Question

A charge particle of specific charge q/m is projected perpendicular to magnetic as well as electric field ‘B' & 'E’.
['E' is parallel to 'B'.]

• A. Path of the charged particle may be straight line.
• B. Path of the charged particle is helix with increasing pitch.
• C. Frequency of the charged particle increases.
• D. Speed increases to thrice of its original speed in time $\frac{2\sqrt{2}{V}_{0}m}{qE}.$
  ($V_0$ is initial speed)

Answer 1

Answer: (B), (D)

Speed increases to thrice of its original speed in time $\frac{2\sqrt{2}{V}_{0}m}{qE}.$

($V_0$ is initial speed)

Electric force on q is along E which will increase the speed of the charged particle.
The magnetic force is $q{V}_{0}B$ is perpendicular to E, which will rotate q in circular path.
So, the resultant path is helix with increasing pitch.

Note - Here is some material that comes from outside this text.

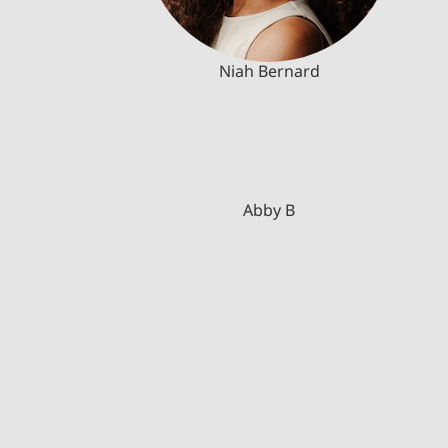
Niah Bernard
Abby B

Now, if the speed is increased to thrice its initial speed,
$(3V_0{)}^2=V_0^2+V_x^2\Rightarrow V_x=2\sqrt{2}{V}_0$
By $V=u+at\Rightarrow 2\sqrt{2}{V}_0=0+\frac{qE}{m}t$
$\therefore t=\frac{2\sqrt{2}{V}_{0}m}{qE}$
Frequency: $f=\frac{1}{T}=\frac{V_0}{2\pi R}=\frac{V_{0}qB}{2\pi m{V}_0}=\frac{qB}{2\pi m}$
( which is constant)